The woods were originally used by Skipton Castle primarily for hunting and fishing, although during the 18th and 19th centuries, the woods were also used to provide timber, building stone and water. The timber and stone was moved out of the woods via Springs Canal (a small branch off the Leeds and Liverpool Canal). The water was obtained by damming Eller Beck to form Long Dam, which in turn fed a small reservoir called Round Dam, also known as Mill Dam or Mill Pond. The water was used to power the former sawmill and corn mill located by the castle. Public access to the woods was first allowed by the owners of the castle in 1971 between the hours of 9 a.m. and 5 p.m.

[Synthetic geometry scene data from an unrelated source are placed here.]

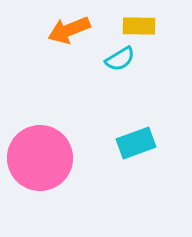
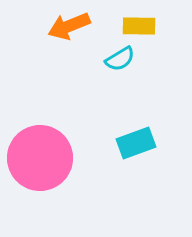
orange arrow: moved 4 px up
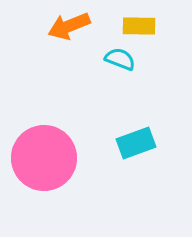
cyan semicircle: rotated 128 degrees counterclockwise
pink circle: moved 4 px right
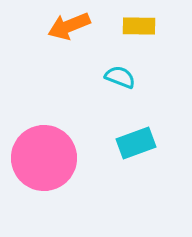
cyan semicircle: moved 18 px down
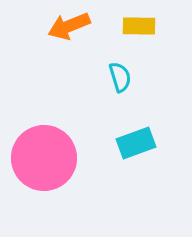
cyan semicircle: rotated 52 degrees clockwise
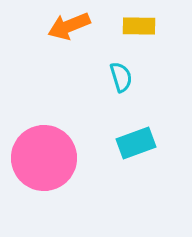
cyan semicircle: moved 1 px right
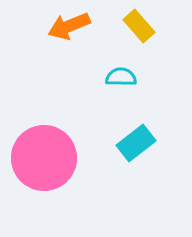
yellow rectangle: rotated 48 degrees clockwise
cyan semicircle: rotated 72 degrees counterclockwise
cyan rectangle: rotated 18 degrees counterclockwise
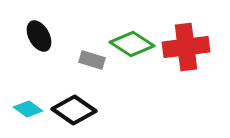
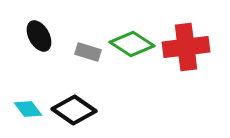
gray rectangle: moved 4 px left, 8 px up
cyan diamond: rotated 16 degrees clockwise
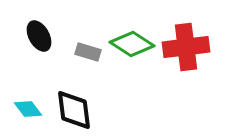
black diamond: rotated 48 degrees clockwise
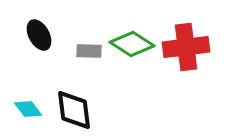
black ellipse: moved 1 px up
gray rectangle: moved 1 px right, 1 px up; rotated 15 degrees counterclockwise
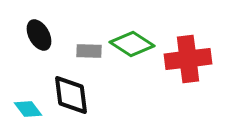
red cross: moved 2 px right, 12 px down
black diamond: moved 3 px left, 15 px up
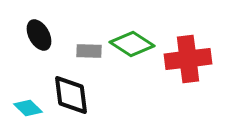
cyan diamond: moved 1 px up; rotated 8 degrees counterclockwise
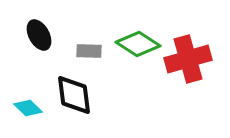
green diamond: moved 6 px right
red cross: rotated 9 degrees counterclockwise
black diamond: moved 3 px right
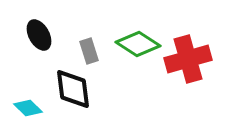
gray rectangle: rotated 70 degrees clockwise
black diamond: moved 1 px left, 6 px up
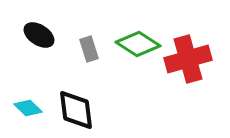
black ellipse: rotated 28 degrees counterclockwise
gray rectangle: moved 2 px up
black diamond: moved 3 px right, 21 px down
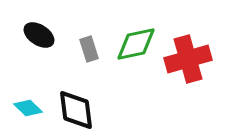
green diamond: moved 2 px left; rotated 45 degrees counterclockwise
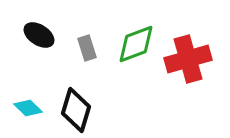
green diamond: rotated 9 degrees counterclockwise
gray rectangle: moved 2 px left, 1 px up
black diamond: rotated 24 degrees clockwise
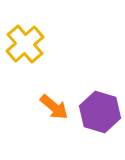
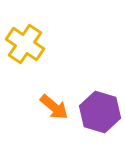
yellow cross: rotated 15 degrees counterclockwise
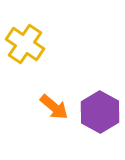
purple hexagon: rotated 12 degrees clockwise
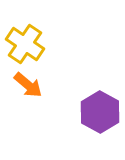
orange arrow: moved 26 px left, 22 px up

Most of the woods are native broadleaved trees such as oak and ash and is classed as Ancient Semi-Natural Woodland by The Woodland Trust. There are also a large number of introduced beech and sycamore trees with a smaller number of non-native trees such as hornbeam and sweet chestnut. A small four hectare area of the wood to the north-west has been replanted with a mix of oak, Scots pine, larch and Norway spruce. This area has been designated as Replanted Ancient Woodland. The ground flora consists of dense carpets of wild garlic, bluebells and dog's mercury.
Notable animal species in the woods include badgers, roe deer, kingfishers, spotted flycatchers, sparrowhawks, spotted and green woodpeckers, as well as Natterer's, noctule, pipistrelle, brown long-eared and Daubenton's bats.